Reform Agriculture Subsidies

(We’re looking at you, corn!)
Savings of $106.7 billion
According to Taxpayers for Common Sense, reforms to just five agricultural programs can save a total of $11.8 billion in 2013. Ending two programs in particular—commodity crop subsidies and federal crop insurance could save taxpayers more than $100 billion over the next 10 years. Agricultural subsidies were instituted during the New Deal and expanded during the Cold War, but since then most of the money has gone to a handful of agribusinesses. Between 1995 and 2011, a total of $277 billion in taxpayer dollars was funneled to the agricultural sector in the form of federal subsidies, 75 percent of which went to support a handful of crops—namely corn, soybeans and wheat—while only a fraction went to producers of vegetables and fruits. Critics say such skewed subsidies are not only an unnecessary waste of money, they are also helping fuel the nation’s obesity epidemic. The $11-billion-a-year crop insurance program, meanwhile, pays about 60 percent of farmers’ premiums, no matter how large the farm, and sends billions to crop insurance companies and their agents. (For the record, the President’s 2013 budget includes cuts to the agricultural subsidies to the tune of $32 billion over 10 years.)
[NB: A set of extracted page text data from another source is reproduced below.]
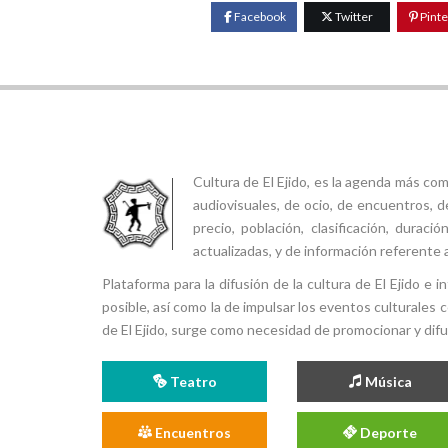
Facebook
Twitter
Pinte
Cultura de El Ejido, es la agenda más co
audiovisuales, de ocio, de encuentros, d
precio, población, clasificación, durac
actualizadas, y de información referente a
Plataforma para la difusión de la cultura de El Ejido e
posible, así como la de impulsar los eventos culturales 
de El Ejido, surge como necesidad de promocionar y difund
Teatro
Música
Encuentros
Deporte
Limit the Use of Defense Service Contractors

Savings of $372 billion
According to TCS, the Department of Defense spent $248 billion on service contracts in 2010 alone—more than it spent on all uniformed and civilian military personnel combined. The annual cost of DoD service contracts has risen three-fold since 2000, and “there is evidence that many service contractors are performing inherently governmental functions,” the group noted. The military now outsources dozens of functions once carried out by enlisted personnel—including food services, transportation and construction—often through no-bid contracts given to a handful of insider companies with ties to government officials. According to a report issued last spring by the Project on Government Oversight, since former Defense Secretary Robert Gates accelerated the outsourcing of the Pentagon, the DoD has spent more than $1.5 trillion dollars on service contractors, and in return has seen fraud and abuse skyrocket. In its final report to Congress, the Commission on Wartime Contracting determined that at least one out of every six dollars spent on defense contracting in Iraq and Afghanistan—or more than $31 billion—has been lost to fraud, waste and abuse.

Modify the Mortgage Interest Deduction

Savings of $645 billion
Few people would argue that giving the middle-class a tax break to write off the mortgage on their house is a bad thing; but what about wealthy individuals who buy million-dollar vacation homes? The mortgage interest deduction—which is currently one of the largest individual tax expenditures—will cost Americans about $93 billion to subsidize in 2012. It also happens to be regressive, which means the more money you have the more you benefit. The write-off can be applied to vacation homes and second residences—like that house in the Hamptons (even if you rent it out part of the year). According to figures compiled by the Tax Policy Center, about three-quarters of the total annual kickback from the mortgage interest credit goes to the top 20 percent of earners. Critics say that not only does the write-off help underwrite beachfront property for the “one percent,” but it also helped fuel the housing crisis by providing an added incentive for real estate speculators to take out more debt. Of course scrapping the deduction all together would hurt millions of middle-income homeowners, which is definitely not a good thing. But Taxpayers for Common Sense says Congress could reduce the annual burden by as much as a third simply by limiting its application to homes valued at under $500,000.